Last updated: | 2 min read

US President Joe Biden’s administration is urging Democrats to include more rules on tax compliance for crypto transactions in the forthcoming USD 3.5tn budget reconciliation package. This comes after the Senate-passed infrastructure bill that extends the definition of “broker” and related reporting requirements to crypto exchanges triggered an industry lobbying offensive before it is to be deliberated by the House of Representatives.

Joe Biden. Source: A screenshot, Instagram/potus

The government aims to expand the legislative package with obligations for crypto businesses to report information on foreign account holders, enabling the US to share this data with its global trading partners, an unnamed administration official told Roll Call.

Earlier this month, the Senate passed the bill with the original crypto tax provision, and it was subsequently submitted to the House which is in recess until September 20.

The latest proposal, which was put forward by the US Department of Treasury’s revenue-raising package released earlier this year, would produce information US officials could share in exchange for data on domestic taxpayers who trade cryptocurrencies in other countries, supporting tax compliance enforcement.

Jerry Brito, Executive Director of DC-based crypto think tank Coin Center, commented that, while many industry representatives do not “object to crypto tax reporting requirements (indeed we’ve asked for reporting guidance for years), we object to last-minute additions to “must-pass” bills outside regular order and with little or no public input.”

If the controversial US infrastructure bill is passed in its current form, it may force an exodus of crypto companies from the US as observers say there is no way to comply with the new requirements.

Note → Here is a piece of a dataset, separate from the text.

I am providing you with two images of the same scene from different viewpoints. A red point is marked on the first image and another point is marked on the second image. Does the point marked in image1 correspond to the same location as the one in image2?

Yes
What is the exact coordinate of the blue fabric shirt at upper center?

Commenting on this latest request by the Biden administration, Jesse Powell, co-founder and CEO of major crypto exchange Kraken, said that he wasn’t sure “if this is legal.” Powell wondered why the foreign agencies just do not “ask us for the info directly, as they have been for the last decade. Presumably, US companies are not directly serving non-US clients, except through subsidiaries in foreign countries, which engage locally.”

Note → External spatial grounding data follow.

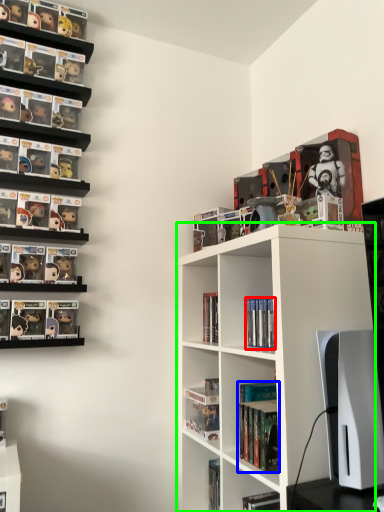 Question: Which object is positioned farthest from book (highlighted by a red box)? Select from book (highlighted by a blue box) and shelf (highlighted by a green box).

Choices:
 (A) book
 (B) shelf

Answer: (B) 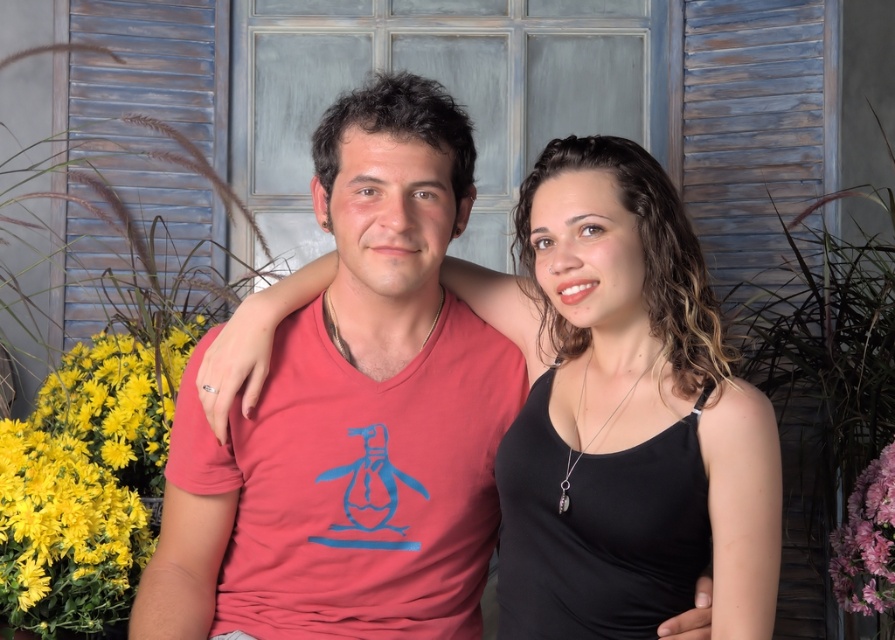 You are standing in a room with a window that has wooden shutters. You see a point labeled as point (152,112). Based on the scene description, where is this point located?

The point (152,112) marks the metallic blue shutter at upper left.

You are standing at the camera position and want to pick up the yellow matte flower at left. Can you reach it without moving your feet? The average arm length is 2.5 feet.

The yellow matte flower at left is 6.05 feet away from the camera, which is farther than the average arm length of 2.5 feet. You cannot reach it without moving your feet.

You are an AI analyzing the spatial coordinates of clothing items in a photo. The scene shows two people standing near a window with wooden shutters. You need to determine the exact position of the black matte tank top at center. What are its coordinates?

The black matte tank top at center is located at coordinates point (x=637, y=348). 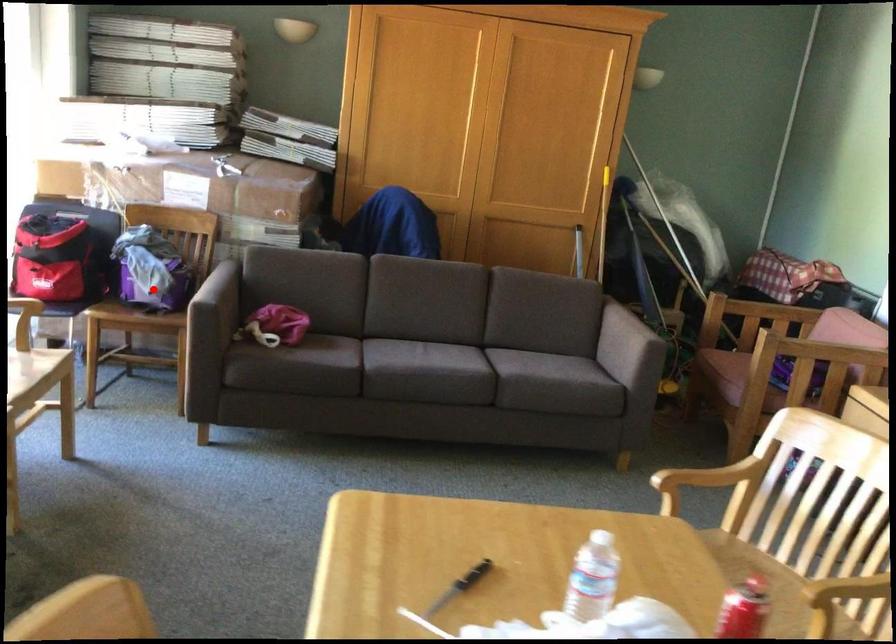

Meanwhile, the US Congressional Research Service (CRS) released a document to remind lawmakers of trade-offs and risks related to potential forthcoming crypto regulations spearheaded by the Biden administration. The service warns that while new regulations could help the government cut the tax gap, their efficiency is yet to be determined.

“Although enhanced reporting requirements may help to close the tax gap, some underreporting of income generated from crypto transactions will likely still continue as some crypto transactions are intended to elude authorities,” the CRC said.